Rönesansın doğum yeri Floransa, uzun bir sessizliğin ardından moda şovlarının görkemini yeniden hatırlatan bir defileye sahne oldu.
“Her şey Floransa’da yeniden başlıyor,” Domenico Dolce ve Stefano Gabbana, rönesansın doğum yeri olan şehirde düzenledikleri Alta Moda defilesi öncesi davetlilerine bu mesajla seslendi.
Gerçekten de birçok moda etkinliğinin iptal olduğu ya da dijital olarak gerçekleştiği bir dönemin ardından, Dolce Gabbana’nın, tıpkı zamanında Floransalı sanatçı ve zanaatkarların yaptığı gibi, yaratıcılığın yeniden doğuşuna imza attığını söyleyebiliriz. Villa Bardini’de gerçekleşen görkemli moda şovu, gerek defilenin fiziksel katılımcısı olan bir avuç ayrıcalıklı kişiye, gerekse ekran başından tanıklık eden herkese modanın büyüsünü tekrar hatırlamış oldu.

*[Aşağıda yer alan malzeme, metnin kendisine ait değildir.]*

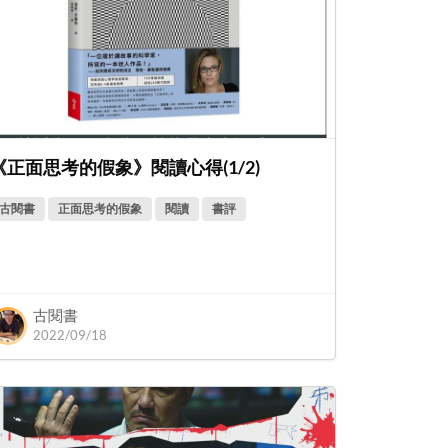
《正面思考的假象》閱讀心得(1/2)
古閱書
正面思考的假象
閱讀
書評
古閱書
2022/09/18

Hepsi birbirinden nefes kesici 89 look’u taşıyan modeller, Villa Bardini’nin dik, taş merdivenlerinden inerken sadece Rönesans değil, yüzyıllara yayılan ‘Klasik İtalyan Güzelliği’ de Dolce Gabbana’nın tasarımlarında vücut bulmuş oldu. Alta Moda defilesinin dokunduğu bir diğer tarihi katman ise Floransalı botteghe’ler, yani küçük atölyelerin, zor dönemlerde ellerinde bulunan doğal materyalleri kombinleyerek ve yaratıcılıklarının sınırlarını aşarak yarattığı giysiler. 16. yüzyıldan gelen bu beceri, Dolce Gabbana’nın şovunda yeniden hayat bularak farklı kumaşların birlikte kullanıldığı, göze son derece hitap eden bir koleksiyona dönüşmüş.
Yüzyıllara uzanan bir stil yelpazesinden ilham alarak, bir renk, desen ve doku karnavalına dönüşen defile sadece görkemli bir moda şovu olmakla kalmayarak hem sıkıntılı bir dönemden kaçışın, hem teatral bir gösterinin, hem de yerel zanaatkarların yeteneklerini kutlayan bir saygı duruşunun temsili gibiydi.